2018 was a monumental year for the transportation industry. From existing companies unveiling innovative solutions, to new companies announcing next-generation technologies, it seemed as if a new offering was introduced to the market every day. Why? To provide the winning solution that meets consumer demands and revolutionizes the last mile.
In today’s digital era, it’s clear that consumers expect convenient, fast, and personalized experiences in nearly every aspect of their lives, including how they shop for and receive products. To remain successful, it’s critical that transportation companies are always one step ahead, implementing the next big thing to redefine the consumer journey.
Last year, the industry made significant steps forward, providing a glimpse into the advanced solutions that will transform delivery services for years to come. Below are the top trends leading the race in last-mile innovation.
Emphasis on energy efficiency
To excel in this rapidly evolving landscape, it’s important that companies continuously reassess processes and implement changes in real time. When it comes to fleet management, this is especially true. To succeed, companies not only have to maintain operations, but they must also place consumer preferences at the epicenter of all company decisions.
Last year, both FedEx and UPS identified the need for more cost-effective and energy-efficient last-mile solutions. First, FedEx unveiled its pilot program to test a hydrogen fuel cell, zero-emission delivery van, which allows drivers to reach more customers and reduce time wasted spent refueling. In addition, UPS announced a partnership with technology company Arrival to develop a pilot fleet of electric vehicles. With zero tailpipe emissions and a range of 150 miles, the trucks will be outfitted with Advanced Driver Assistance Systems (ADAS) to help identify driver fatigue and improve overall safety.
Another trend we’ve seen recently is top retailers investing in in-house delivery programs. Keeping innovation top-of-mind, many brands are partnering with, or acquiring, prominent technology companies to up level their delivery offerings and reinvigorate the consumer experience. Walmart, for example, recently partnered with delivery logistics platform Bringg, to develop Spark Delivery. The program, still in a pilot stage, leverages a crowdsourced model, allowing drivers to list their availability and be matched with online grocery orders and navigational information. Likewise, Target announced at the end of 2018 that Shipt, its same-day delivery service, will expand into new product categories, bringing items to consumers within as little as one hour.

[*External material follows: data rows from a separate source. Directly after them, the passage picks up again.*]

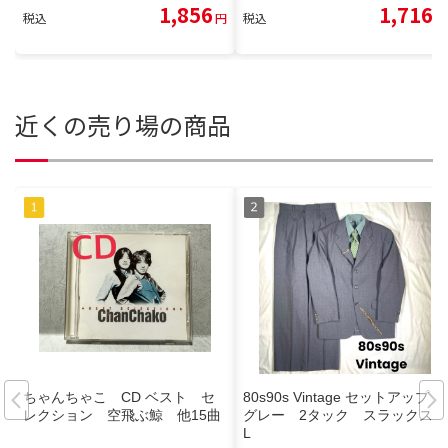
1,856
1,716
税込
円
税込
円
近くの売り場の商品
ちゃんちゃこ CD ベスト セ
80s90s Vintage セットアップ
レクション 空飛ぶ鯨 他15曲
グレー 2タック スラックス
L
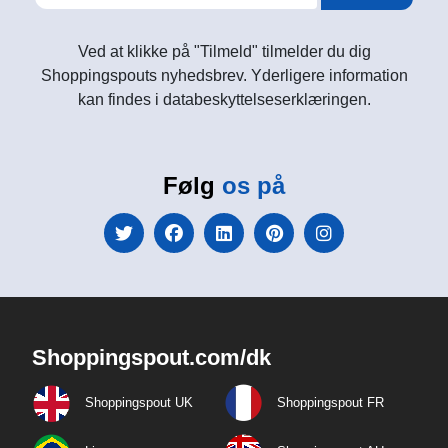
Ved at klikke på "Tilmeld" tilmelder du dig
Shoppingspouts nyhedsbrev. Yderligere information
kan findes i databeskyttelseserklæringen.
Følg
os på
Shoppingspout.com/dk
Shoppingspout UK
Shoppingspout FR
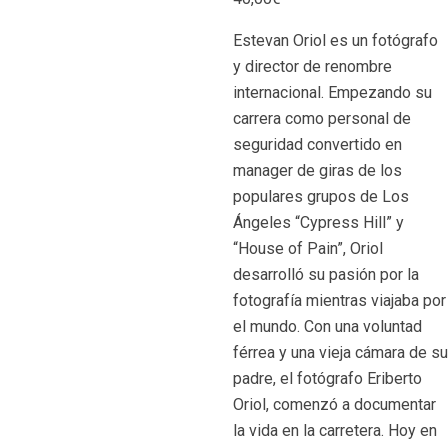
Estevan Oriol es un fotógrafo
y director de renombre
internacional. Empezando su
carrera como personal de
seguridad convertido en
manager de giras de los
populares grupos de Los
Ángeles “Cypress Hill” y
“House of Pain”, Oriol
desarrolló su pasión por la
fotografía mientras viajaba por
el mundo. Con una voluntad
férrea y una vieja cámara de su
padre, el fotógrafo Eriberto
Oriol, comenzó a documentar
la vida en la carretera. Hoy en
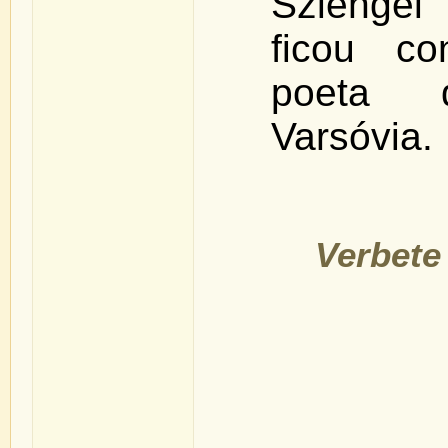
Szlengel
ficou c
poeta
Varsóvia.
Verbete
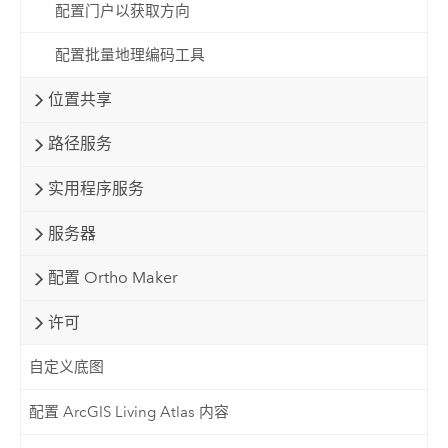
配置门户以获取方向
配置批量地理编码工具
位置共享
路径服务
实用程序服务
服务器
配置 Ortho Maker
许可
自定义底图
配置 ArcGIS Living Atlas 内容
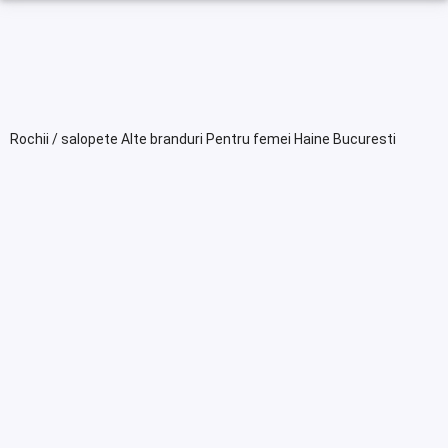
Rochii / salopete Alte branduri Pentru femei Haine Bucuresti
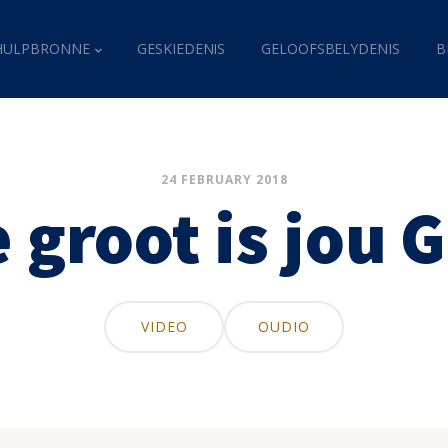
HULPBRONNE
GESKIEDENIS
GELOOFSBELYDENIS
B
24 FEBRUARY 2018
 groot is jou 
VIDEO
OUDIO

Advancements in autonomous delivery
In recent years, discussions around autonomous technology have flooded the market, being hailed by some as the perfect solution for last-mile deliveries. However, it will likely be some time before we see self-driving trucks completely take over the roads. While developers are hard at work to refine the technology and develop smart roadways, many companies have entered the market with smaller-scale offerings.
In 2018, for example, DoorDash partnered with Cruise to bring driverless vehicles to San Francisco to complete orders, and Kroger released a pilot program to test autonomous delivery in select areas. Also, Alibaba unveiled a new robot that will carry deliveries to consumers, featuring a storage locker that can only be opened with facial recognition, while Renault discussed plans to develop an autonomous fleet that will hold robo-pods to reduce traffic and urban congestion.
Developments in drone technology
Lately, there has also been a lot of conversation around drone technology and its impact on the last mile. While drones present unmatched benefits to the transportation industry, such as the ability to reach rural areas faster, easier, and safer than traditional fleet delivery methods, we’re still years away from mainstream use. However, several companies recently indicated they’re working on advancing the technology and overcoming regulatory hurdles, revealing plans to implement drones for last-mile deliveries in the future.
For example, Israeli-based Flytex announced $7.5 million in funding last year, which the company shared will be used to improve its existing drone delivery technology and launch a pilot program in North Carolina to test deliveries from restaurants to companies. Also, Alphabet’s Inc Wing unit shared a new concept that is aimed at tracking drones with advanced software applications, giving operators and government agencies access to real-time data that could help overcome some regulatory hurdles.
While advancing the last mile was a major focus in 2018, there’s no signs of the industry slowing down any time soon. At the Consumer Electronic Show (CES) in Las Vegas earlier this month, many companies introduced both new solutions and plans that will further disrupt processes and bring new innovations to the market. Some of the most prominent: Segway’s durable electric scooter and autonomous delivery bot, Ford’s self-driving delivery pilot program with Postmates, and Continental’s robo dogs.
As technology continues to develop, it’s evident that traditional practices of getting goods to the consumer will be completely disrupted. Before we know it, ordinary solutions that have been in place for decades will be uprooted and replaced with remarkable services that are difficult to even fathom, let alone implement.
Therefore, to keep pace with today’s rapidly evolving landscape, it’s critical fleets have a strong pulse on new offerings and implement the solutions that are right for their unique needs. And, while this could seem daunting, fleets can lean on solution providers for assistance. To ensure success, fleets should work with their customer support teams to continuously identify specific needs, select available services to resolve gaps and streamline operations, seamlessly implement solutions, train employees, provide educational resources, and more.